When I arrived in Sunderland last week for my work placement at the Echo, it is fair to say that I did not expect it to include an interview with the Deputy Prime Minister in London.
Yet there I was, at Channel 4's Westminster HQ in Millbank Tower on Thursday afternoon, having done exactly that.
It all started late on Wednesday afternoon when the
Echo's Tom White pointed out to me that Channel 4
News was looking for people currently on a placement
to talk about how they are finding the experience.
I responded on Twitter to presenter Cathy Newman
and later took a phone call from a member of staff to
ask me a few more questions.
Within 90 minutes, I had been told that Nick Clegg
was coming in and that they would like me to head
down to talk to him about the Government's new
internship proposals. It meant I would have to be on
a train out of Newcastle at 4.45am but this was too
good an opportunity to miss (especially since they
offered to pay for my travel).
So after an unspeakably early start and a few hours
of travelling, I found myself sitting down with Cathy,
Mr Clegg and another young media hopeful, Nur
Hannah Wan, chatting away about the pros and
cons of a new policy announcement for the 7pm news.
To say it was all a bit surreal is an understatement,
especially since the highlight of my day on Wednesday
was a city council meeting!
The whole thing lasted about 15 minutes and we quizzed the Liberal Democrat leader on the way in which some businesses exploit interns.
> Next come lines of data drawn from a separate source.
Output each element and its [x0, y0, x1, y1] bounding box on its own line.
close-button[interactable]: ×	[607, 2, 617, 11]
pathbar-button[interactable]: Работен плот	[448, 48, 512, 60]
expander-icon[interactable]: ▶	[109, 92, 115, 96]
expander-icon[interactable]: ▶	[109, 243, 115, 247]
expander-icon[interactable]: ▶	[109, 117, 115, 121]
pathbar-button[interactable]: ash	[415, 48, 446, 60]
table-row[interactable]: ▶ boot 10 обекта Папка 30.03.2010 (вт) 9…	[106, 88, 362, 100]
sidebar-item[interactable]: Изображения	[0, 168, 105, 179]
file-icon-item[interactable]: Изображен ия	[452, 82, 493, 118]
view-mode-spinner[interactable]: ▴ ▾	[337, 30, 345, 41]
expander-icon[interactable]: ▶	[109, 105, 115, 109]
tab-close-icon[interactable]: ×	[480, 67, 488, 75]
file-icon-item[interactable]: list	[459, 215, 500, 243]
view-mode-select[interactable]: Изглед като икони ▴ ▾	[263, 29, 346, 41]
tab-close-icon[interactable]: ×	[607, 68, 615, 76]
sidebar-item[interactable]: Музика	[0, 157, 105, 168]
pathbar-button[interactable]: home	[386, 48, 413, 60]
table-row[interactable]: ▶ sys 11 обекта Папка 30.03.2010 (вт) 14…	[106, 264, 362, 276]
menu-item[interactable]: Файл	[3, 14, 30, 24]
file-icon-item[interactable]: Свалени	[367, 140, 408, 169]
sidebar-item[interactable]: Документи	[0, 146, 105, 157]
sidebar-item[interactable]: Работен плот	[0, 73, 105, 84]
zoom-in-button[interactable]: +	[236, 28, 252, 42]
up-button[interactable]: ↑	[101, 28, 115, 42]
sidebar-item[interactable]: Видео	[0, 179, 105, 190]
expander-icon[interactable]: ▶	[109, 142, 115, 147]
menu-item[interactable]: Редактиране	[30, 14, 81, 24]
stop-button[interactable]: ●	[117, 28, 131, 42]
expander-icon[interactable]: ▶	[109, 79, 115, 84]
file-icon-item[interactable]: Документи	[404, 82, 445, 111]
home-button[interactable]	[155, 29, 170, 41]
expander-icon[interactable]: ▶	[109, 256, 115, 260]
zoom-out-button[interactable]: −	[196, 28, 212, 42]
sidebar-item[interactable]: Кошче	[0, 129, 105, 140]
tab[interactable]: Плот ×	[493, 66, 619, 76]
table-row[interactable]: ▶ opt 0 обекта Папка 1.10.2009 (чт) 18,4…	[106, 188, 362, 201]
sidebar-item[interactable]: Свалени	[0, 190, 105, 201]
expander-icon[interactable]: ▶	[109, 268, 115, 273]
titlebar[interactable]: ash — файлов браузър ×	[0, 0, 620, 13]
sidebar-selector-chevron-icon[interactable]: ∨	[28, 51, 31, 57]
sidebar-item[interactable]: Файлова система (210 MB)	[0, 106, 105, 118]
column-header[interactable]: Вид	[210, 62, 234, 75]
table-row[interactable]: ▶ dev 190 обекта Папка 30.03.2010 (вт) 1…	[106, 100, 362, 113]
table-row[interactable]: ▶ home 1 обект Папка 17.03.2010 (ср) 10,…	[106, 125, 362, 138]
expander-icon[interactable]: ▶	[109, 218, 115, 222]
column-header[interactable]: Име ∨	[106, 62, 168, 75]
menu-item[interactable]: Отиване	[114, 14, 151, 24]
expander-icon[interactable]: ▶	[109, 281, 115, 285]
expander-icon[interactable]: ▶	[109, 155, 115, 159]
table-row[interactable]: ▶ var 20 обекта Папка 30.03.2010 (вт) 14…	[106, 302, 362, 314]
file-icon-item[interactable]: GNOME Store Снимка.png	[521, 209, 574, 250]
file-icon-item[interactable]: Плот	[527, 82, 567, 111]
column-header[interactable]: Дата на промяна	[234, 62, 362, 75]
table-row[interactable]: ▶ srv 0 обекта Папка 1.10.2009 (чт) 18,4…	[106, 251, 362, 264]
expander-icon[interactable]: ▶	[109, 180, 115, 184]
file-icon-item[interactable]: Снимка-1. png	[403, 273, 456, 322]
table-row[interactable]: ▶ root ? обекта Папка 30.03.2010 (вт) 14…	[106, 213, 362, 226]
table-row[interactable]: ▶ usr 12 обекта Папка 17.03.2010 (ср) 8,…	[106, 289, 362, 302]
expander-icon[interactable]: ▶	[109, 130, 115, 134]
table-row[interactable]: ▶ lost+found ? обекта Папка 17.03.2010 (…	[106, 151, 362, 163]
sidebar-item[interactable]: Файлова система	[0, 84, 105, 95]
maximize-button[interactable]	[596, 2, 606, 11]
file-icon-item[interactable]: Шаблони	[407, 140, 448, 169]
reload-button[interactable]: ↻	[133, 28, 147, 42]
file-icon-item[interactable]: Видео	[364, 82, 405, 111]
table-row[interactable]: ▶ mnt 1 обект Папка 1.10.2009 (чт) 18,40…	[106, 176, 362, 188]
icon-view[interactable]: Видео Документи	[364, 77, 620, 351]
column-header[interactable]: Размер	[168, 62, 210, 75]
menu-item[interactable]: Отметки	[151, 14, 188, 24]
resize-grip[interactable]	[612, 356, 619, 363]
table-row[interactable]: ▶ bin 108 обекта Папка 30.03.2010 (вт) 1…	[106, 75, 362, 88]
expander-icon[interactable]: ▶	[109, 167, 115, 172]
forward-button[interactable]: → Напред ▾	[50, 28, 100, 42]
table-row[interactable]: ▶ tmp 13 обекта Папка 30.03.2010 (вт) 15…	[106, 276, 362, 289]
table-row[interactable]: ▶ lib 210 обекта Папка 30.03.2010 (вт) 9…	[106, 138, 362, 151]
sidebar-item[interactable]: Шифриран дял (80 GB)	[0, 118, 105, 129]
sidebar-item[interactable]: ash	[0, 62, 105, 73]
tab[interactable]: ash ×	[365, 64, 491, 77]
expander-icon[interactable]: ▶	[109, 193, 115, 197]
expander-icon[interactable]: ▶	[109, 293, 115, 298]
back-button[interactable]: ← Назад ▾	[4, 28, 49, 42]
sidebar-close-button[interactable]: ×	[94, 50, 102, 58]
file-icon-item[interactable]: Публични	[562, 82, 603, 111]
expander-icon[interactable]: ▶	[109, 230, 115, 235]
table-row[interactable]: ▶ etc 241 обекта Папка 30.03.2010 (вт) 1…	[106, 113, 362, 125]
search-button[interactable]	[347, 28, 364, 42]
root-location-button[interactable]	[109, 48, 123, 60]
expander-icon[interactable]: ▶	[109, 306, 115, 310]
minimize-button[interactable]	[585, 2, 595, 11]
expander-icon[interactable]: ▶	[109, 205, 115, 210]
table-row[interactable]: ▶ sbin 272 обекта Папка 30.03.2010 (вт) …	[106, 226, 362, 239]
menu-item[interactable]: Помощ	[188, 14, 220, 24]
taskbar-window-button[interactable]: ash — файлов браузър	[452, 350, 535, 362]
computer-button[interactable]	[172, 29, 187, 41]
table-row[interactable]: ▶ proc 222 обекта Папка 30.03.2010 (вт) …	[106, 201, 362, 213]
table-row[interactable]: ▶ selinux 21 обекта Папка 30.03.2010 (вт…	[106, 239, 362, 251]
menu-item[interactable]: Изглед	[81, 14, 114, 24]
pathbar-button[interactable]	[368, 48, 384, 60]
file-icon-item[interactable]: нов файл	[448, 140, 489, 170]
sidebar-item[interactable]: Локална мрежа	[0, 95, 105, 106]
The discussion centred mostly around the issue of financial support and how those not receiving any are supposed to take advantage of the potential opportunities that are available to them.
Certainly, good placements can be invaluable to somebody like myself, trying to get a foot in the door but many are denied the chance to take one because they simply cannot afford to do it. The new proposals aim to open up the internship process, which Mr Clegg said was often based on a "who you know, not what you know" system but, worryingly, they seem to backtrack from the guarentee of at least a minimum wage for full-time interns.
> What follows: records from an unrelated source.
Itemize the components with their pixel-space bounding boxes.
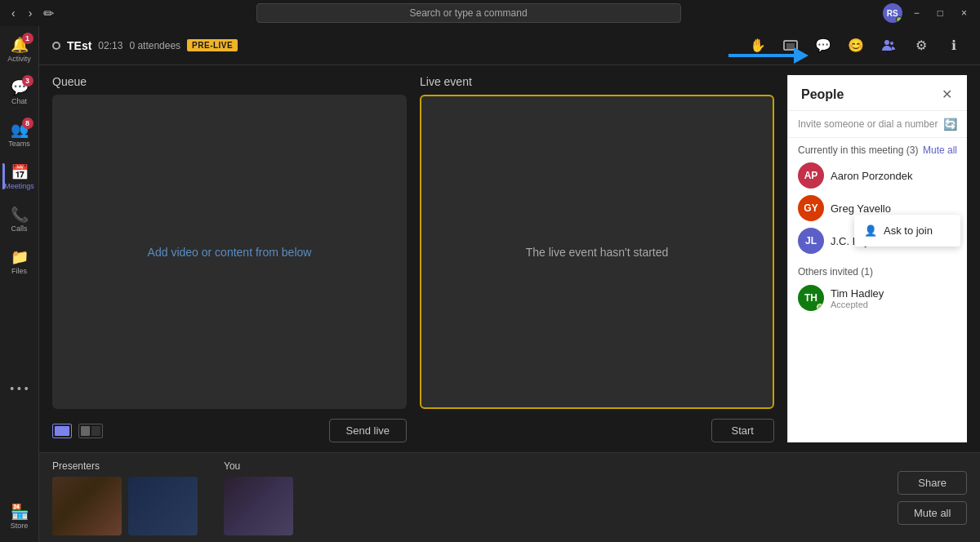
forward-button[interactable]: › xyxy=(24,5,38,21)
search-bar[interactable]: Search or type a command xyxy=(256,3,681,23)
presenter-thumb-2[interactable] xyxy=(128,477,198,535)
person-status-tim: Accepted xyxy=(831,300,884,309)
sidebar-meetings-label: Meetings xyxy=(4,183,34,190)
mute-all-bottom-button[interactable]: Mute all xyxy=(898,501,967,525)
chat-badge: 3 xyxy=(22,75,33,87)
live-event-text: The live event hasn't started xyxy=(526,246,669,259)
title-bar-left: ‹ › ✏ xyxy=(7,5,54,21)
meetings-icon: 📅 xyxy=(11,163,29,181)
currently-header: Currently in this meeting (3) Mute all xyxy=(788,138,967,159)
reactions-button[interactable]: 😊 xyxy=(843,33,869,59)
status-badge xyxy=(896,16,902,23)
sidebar-item-meetings[interactable]: 📅 Meetings xyxy=(2,157,37,196)
pre-live-badge: PRE-LIVE xyxy=(187,39,238,51)
others-invited-label: Others invited (1) xyxy=(798,266,873,278)
nav-buttons: ‹ › xyxy=(7,5,37,21)
teams-badge: 8 xyxy=(22,118,33,129)
arrow-line xyxy=(728,54,794,57)
arrow-indicator xyxy=(728,47,808,64)
invite-input[interactable] xyxy=(798,118,938,130)
meeting-name: TEst xyxy=(67,39,91,52)
sidebar-activity-label: Activity xyxy=(7,56,31,63)
queue-title: Queue xyxy=(52,75,407,88)
sidebar-item-store[interactable]: 🏪 Store xyxy=(2,496,37,535)
queue-panel: Queue Add video or content from below Se xyxy=(52,75,407,442)
add-content-text: Add video or content from below xyxy=(148,246,312,259)
sidebar-item-chat[interactable]: 💬 3 Chat xyxy=(2,72,37,111)
layout-split-icon xyxy=(81,426,100,436)
ask-to-join-item[interactable]: 👤 Ask to join xyxy=(854,218,960,243)
sidebar-chat-label: Chat xyxy=(11,98,27,105)
mute-all-top-button[interactable]: Mute all xyxy=(923,144,957,156)
avatar-jc: JL xyxy=(798,228,824,254)
store-icon: 🏪 xyxy=(11,503,29,521)
presenters-section: Presenters xyxy=(52,460,198,535)
settings-button[interactable]: ⚙ xyxy=(908,33,934,59)
sidebar-files-label: Files xyxy=(11,268,27,275)
chat-button[interactable]: 💬 xyxy=(810,33,836,59)
people-header: People ✕ xyxy=(788,75,967,111)
live-video-box: The live event hasn't started xyxy=(420,95,774,409)
files-icon: 📁 xyxy=(11,248,29,266)
you-label: You xyxy=(224,460,293,472)
sidebar-item-teams[interactable]: 👥 8 Teams xyxy=(2,114,37,153)
layout-single-button[interactable] xyxy=(52,424,72,438)
back-button[interactable]: ‹ xyxy=(7,5,20,21)
you-thumbs xyxy=(224,477,293,535)
sidebar-teams-label: Teams xyxy=(8,140,30,148)
close-button[interactable]: × xyxy=(955,6,973,20)
people-close-button[interactable]: ✕ xyxy=(940,85,954,104)
svg-point-3 xyxy=(890,42,893,45)
queue-video-box: Add video or content from below xyxy=(52,95,407,409)
person-item-tim[interactable]: TH Tim Hadley Accepted xyxy=(788,282,967,314)
start-button[interactable]: Start xyxy=(711,419,774,442)
activity-badge: 1 xyxy=(22,33,33,44)
more-icon: • • • xyxy=(10,382,28,395)
sidebar-store-label: Store xyxy=(11,522,29,530)
info-button[interactable]: ℹ xyxy=(941,33,967,59)
send-live-button[interactable]: Send live xyxy=(329,419,407,442)
participants-button[interactable] xyxy=(875,33,902,59)
you-thumb[interactable] xyxy=(224,477,293,535)
presenter-thumbs xyxy=(52,477,198,535)
sidebar-item-more[interactable]: • • • xyxy=(2,369,37,408)
avatar-tim: TH xyxy=(798,285,824,311)
tim-status-dot xyxy=(817,304,823,310)
search-placeholder: Search or type a command xyxy=(409,7,527,19)
live-footer: Start xyxy=(420,419,774,442)
arrow-head xyxy=(794,47,808,64)
recording-dot xyxy=(52,42,60,50)
compose-button[interactable]: ✏ xyxy=(43,6,54,21)
invite-row: 🔄 xyxy=(788,111,967,138)
attendees-count: 0 attendees xyxy=(129,40,180,51)
ask-to-join-label: Ask to join xyxy=(884,224,933,237)
presenter-bar: Presenters You xyxy=(39,452,980,542)
presenter-thumb-1[interactable] xyxy=(52,477,122,535)
sidebar-calls-label: Calls xyxy=(11,225,27,233)
presenters-label: Presenters xyxy=(52,460,198,472)
minimize-button[interactable]: − xyxy=(907,6,926,20)
layout-split-button[interactable] xyxy=(78,424,103,438)
people-panel: People ✕ 🔄 Currently in this meeting (3)… xyxy=(787,75,967,442)
dial-icon[interactable]: 🔄 xyxy=(943,118,957,131)
share-button[interactable]: Share xyxy=(898,471,967,495)
main-video-area: Queue Add video or content from below Se xyxy=(39,65,980,452)
sidebar-item-activity[interactable]: 🔔 1 Activity xyxy=(2,29,37,69)
avatar-aaron: AP xyxy=(798,162,824,189)
avatar-greg: GY xyxy=(798,195,824,221)
app-body: 🔔 1 Activity 💬 3 Chat 👥 8 Teams 📅 Meetin… xyxy=(0,26,980,542)
live-panel: Live event The live event hasn't started… xyxy=(420,75,774,442)
user-avatar: RS xyxy=(883,3,902,23)
maximize-button[interactable]: □ xyxy=(931,6,950,20)
meeting-title-area: TEst 02:13 0 attendees PRE-LIVE xyxy=(52,39,735,52)
others-header: Others invited (1) xyxy=(788,257,967,282)
sidebar-item-files[interactable]: 📁 Files xyxy=(2,242,37,281)
meeting-time: 02:13 xyxy=(98,40,122,51)
meeting-header: TEst 02:13 0 attendees PRE-LIVE ✋ 💬 😊 xyxy=(39,26,980,65)
sidebar: 🔔 1 Activity 💬 3 Chat 👥 8 Teams 📅 Meetin… xyxy=(0,26,39,542)
person-name-greg: Greg Yavello xyxy=(831,202,891,215)
person-name-aaron: Aaron Porzondek xyxy=(831,170,912,182)
svg-point-2 xyxy=(884,40,889,45)
person-item-aaron[interactable]: AP Aaron Porzondek xyxy=(788,159,967,192)
sidebar-item-calls[interactable]: 📞 Calls xyxy=(2,199,37,238)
"Striking the balance is very difficult," said Mr Clegg. "If you legislate for a minimum wage then businesses may well stop offering placements all together."
It goes without saying this was a fantastic experience. I was able to work in the ITN newsroom and introduce myself to some influential people in the profession, to say nothing of the experience gained by interviewing a major statesman like Nick Clegg.
Nur Hannah had a few horror stories about work placements she had endured but fortunately I had nothing but good words to say about mine, including this week at the Echo, where I have been made to feel very welcome and given plenty of opportunities to get involved in producing stories.
I am back in the Sunderland Echo newsroom this week, looking forward to what my second week might bring. Anything less than a meeting with David Cameron at Number 10 and I will not be happy!